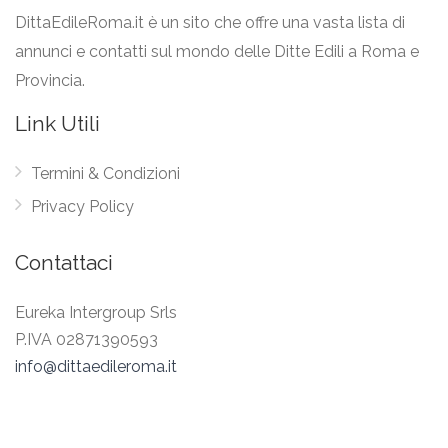
DittaEdileRoma.it è un sito che offre una vasta lista di
annunci e contatti sul mondo delle Ditte Edili a Roma e
Provincia.
Link Utili
Termini & Condizioni
Privacy Policy
Contattaci
Eureka Intergroup Srls
P.IVA 02871390593
info@dittaedileroma.it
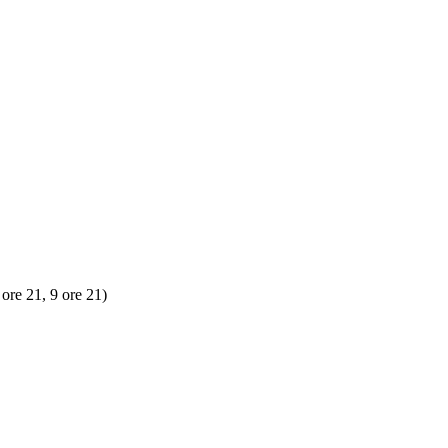
e 21, 9 ore 21)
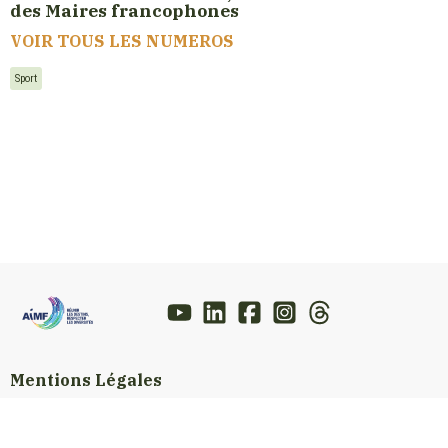
des Maires francophones
VOIR TOUS LES NUMEROS
Sport
Mentions Légales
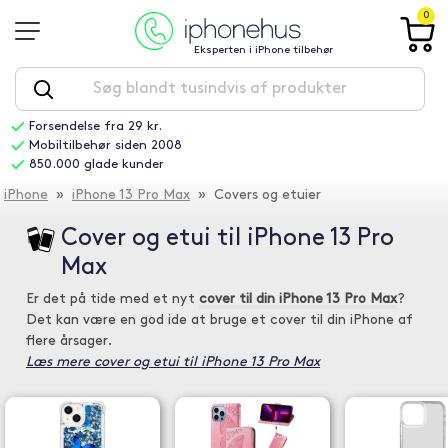
0
Eksperten i iPhone tilbehør
Forsendelse fra 29 kr.
Mobiltilbehør siden 2008
850.000 glade kunder
iPhone
»
iPhone 13 Pro Max
» Covers og etuier
Cover og etui til iPhone 13 Pro
Max
Er det på tide med et nyt
cover til din iPhone 13 Pro Max
?
Det kan være en god ide at bruge et cover til din iPhone af
flere årsager.
Læs mere cover og etui til iPhone 13 Pro Max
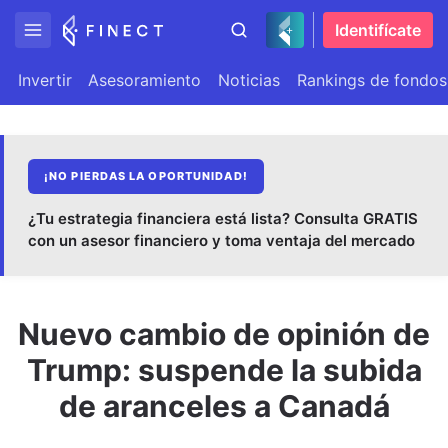
Identifícate
Invertir
Asesoramiento
Noticias
Rankings de fondos
¡NO PIERDAS LA OPORTUNIDAD!
¿Tu estrategia financiera está lista? Consulta GRATIS
con un asesor financiero y toma ventaja del mercado
Nuevo cambio de opinión de
Trump: suspende la subida
de aranceles a Canadá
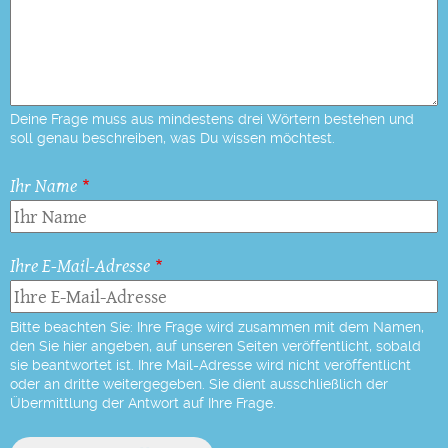
Deine Frage muss aus mindestens drei Wörtern bestehen und
soll genau beschreiben, was Du wissen möchtest.
Ihr Name
Ihre E-Mail-Adresse
Bitte beachten Sie: Ihre Frage wird zusammen mit dem Namen,
den Sie hier angeben, auf unseren Seiten veröffentlicht, sobald
sie beantwortet ist. Ihre Mail-Adresse wird nicht veröffentlicht
oder an dritte weitergegeben. Sie dient ausschließlich der
Übermittlung der Antwort auf Ihre Frage.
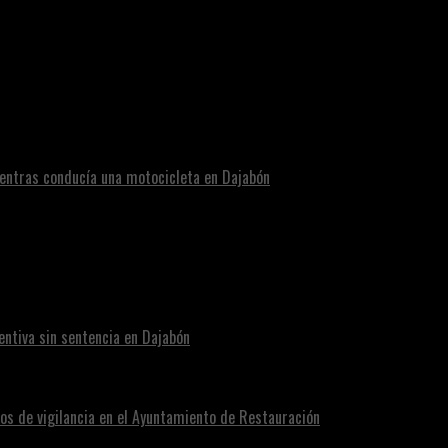
armado contra un minibús en Puerto Principe.
entras conducía una motocicleta en Dajabón
ntiva sin sentencia en Dajabón
os de vigilancia en el Ayuntamiento de Restauración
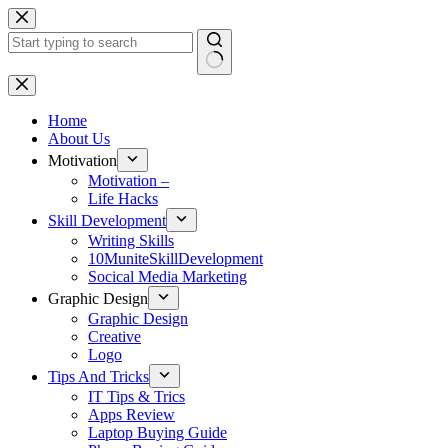
Skip
to
content
No
results
Home
About Us
Motivation
Motivation –
Life Hacks
Skill Development
Writing Skills
10MuniteSkillDevelopment
Socical Media Marketing
Graphic Design
Graphic Design
Creative
Logo
Tips And Tricks
IT Tips & Trics
Apps Review
Laptop Buying Guide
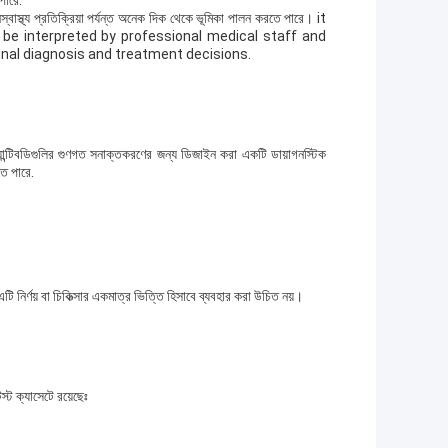
স্বাস্থ্য প্রতিক্রিয়া পর্যন্ত অনেক দিক থেকে ভূমিকা পালন করতে পারে। it
 be interpreted by professional medical staff and
inal diagnosis and treatment decisions.
ান্টিবডিগুলির গুণগত সনাক্তকরণের জন্য ডিজাইন করা একটি ডায়াগনস্টিক
ে পারে.
এটি নির্ণয় বা চিকিত্সার একমাত্র ভিত্তি হিসাবে ব্যবহার করা উচিত নয়।
্ট ক্যাসেটে রয়েছেঃ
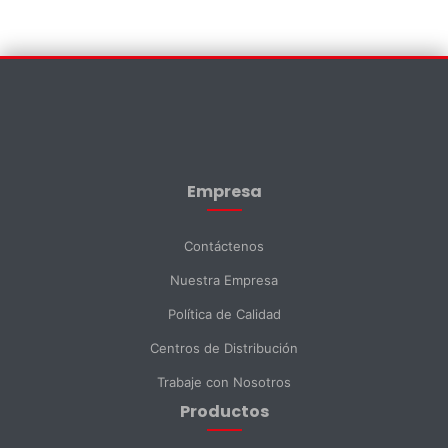
Contáctenos
×
Nombre *
Empresa
Apellido *
Contáctenos
Nuestra Empresa
Email *
Política de Calidad
Centros de Distribución
Teléfono
Trabaje con Nosotros
Productos
DNI *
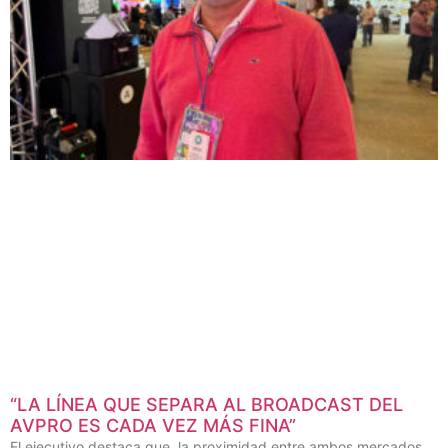
“LA LÍNEA QUE SEPARA AL BROADCAST DEL
AVPRO ES CADA VEZ MÁS FINA”
El ejecutivo destaca que, la proximidad entre ambos mercados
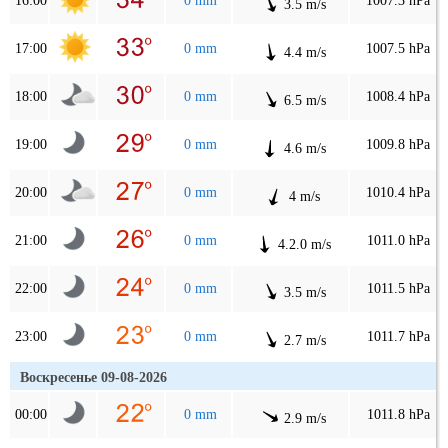
16:00
0 mm
1007.3 hPa
3.5 m/s
17:00
0 mm
1007.5 hPa
4.4 m/s
18:00
0 mm
1008.4 hPa
6.5 m/s
19:00
0 mm
1009.8 hPa
4.6 m/s
20:00
0 mm
1010.4 hPa
4 m/s
21:00
0 mm
1011.0 hPa
4.2.0 m/s
22:00
0 mm
1011.5 hPa
3.5 m/s
23:00
0 mm
1011.7 hPa
2.7 m/s
Воскресенье 09-08-2026
00:00
0 mm
1011.8 hPa
2.9 m/s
════
What you should do -
Pictures stay out; the entries above are to be output exactly as given.

Task answer -
DittaEdileRoma.it è un sito che offre una vasta lista di
annunci e contatti sul mondo delle Ditte Edili a Roma e
Provincia.
Link Utili
Termini & Condizioni
Privacy Policy
Contattaci
Eureka Intergroup Srls
P.IVA 02871390593
info@dittaedileroma.it
e 21, 9 ore 21)
des Maires francophones
VOIR TOUS LES NUMEROS
Sport
Mentions Légales
0
Eksperten i iPhone tilbehør
Forsendelse fra 29 kr.
Mobiltilbehør siden 2008
850.000 glade kunder
iPhone
»
iPhone 13 Pro Max
» Covers og etuier
Cover og etui til iPhone 13 Pro
Max
Er det på tide med et nyt
cover til din iPhone 13 Pro Max
?
Det kan være en god ide at bruge et cover til din iPhone af
flere årsager.
Læs mere cover og etui til iPhone 13 Pro Max
Identifícate
Invertir
Asesoramiento
Noticias
Rankings de fondos
¡NO PIERDAS LA OPORTUNIDAD!
¿Tu estrategia financiera está lista? Consulta GRATIS
con un asesor financiero y toma ventaja del mercado
Nuevo cambio de opinión de
Trump: suspende la subida
de aranceles a Canadá
Deine Frage muss aus mindestens drei Wörtern bestehen und
soll genau beschreiben, was Du wissen möchtest.
Ihr Name
Ihre E-Mail-Adresse
Bitte beachten Sie: Ihre Frage wird zusammen mit dem Namen,
den Sie hier angeben, auf unseren Seiten veröffentlicht, sobald
sie beantwortet ist. Ihre Mail-Adresse wird nicht veröffentlicht
oder an dritte weitergegeben. Sie dient ausschließlich der
Übermittlung der Antwort auf Ihre Frage.
armado contra un minibús en Puerto Principe.
entras conducía una motocicleta en Dajabón
ntiva sin sentencia en Dajabón
os de vigilancia en el Ayuntamiento de Restauración
Skip
to
content
No
results
Home
About Us
Motivation
Motivation –
Life Hacks
Skill Development
Writing Skills
10MuniteSkillDevelopment
Socical Media Marketing
Graphic Design
Graphic Design
Creative
Logo
Tips And Tricks
IT Tips & Trics
Apps Review
Laptop Buying Guide
স্বাস্থ্য প্রতিক্রিয়া পর্যন্ত অনেক দিক থেকে ভূমিকা পালন করতে পারে। it
 be interpreted by professional medical staff and
inal diagnosis and treatment decisions.
ান্টিবডিগুলির গুণগত সনাক্তকরণের জন্য ডিজাইন করা একটি ডায়াগনস্টিক
ে পারে.
এটি নির্ণয় বা চিকিত্সার একমাত্র ভিত্তি হিসাবে ব্যবহার করা উচিত নয়।
্ট ক্যাসেটে রয়েছেঃ
Contáctenos
×
Nombre *
Empresa
Apellido *
Contáctenos
Nuestra Empresa
Email *
Política de Calidad
Centros de Distribución
Teléfono
Trabaje con Nosotros
Productos
DNI *
“LA LÍNEA QUE SEPARA AL BROADCAST DEL
AVPRO ES CADA VEZ MÁS FINA”
El ejecutivo destaca que, la proximidad entre ambos mercados
16:00
0 mm
1007.3 hPa
3.5 m/s
17:00
0 mm
1007.5 hPa
4.4 m/s
18:00
0 mm
1008.4 hPa
6.5 m/s
19:00
0 mm
1009.8 hPa
4.6 m/s
20:00
0 mm
1010.4 hPa
4 m/s
21:00
0 mm
1011.0 hPa
4.2.0 m/s
22:00
0 mm
1011.5 hPa
3.5 m/s
23:00
0 mm
1011.7 hPa
2.7 m/s
Воскресенье 09-08-2026
00:00
0 mm
1011.8 hPa
2.9 m/s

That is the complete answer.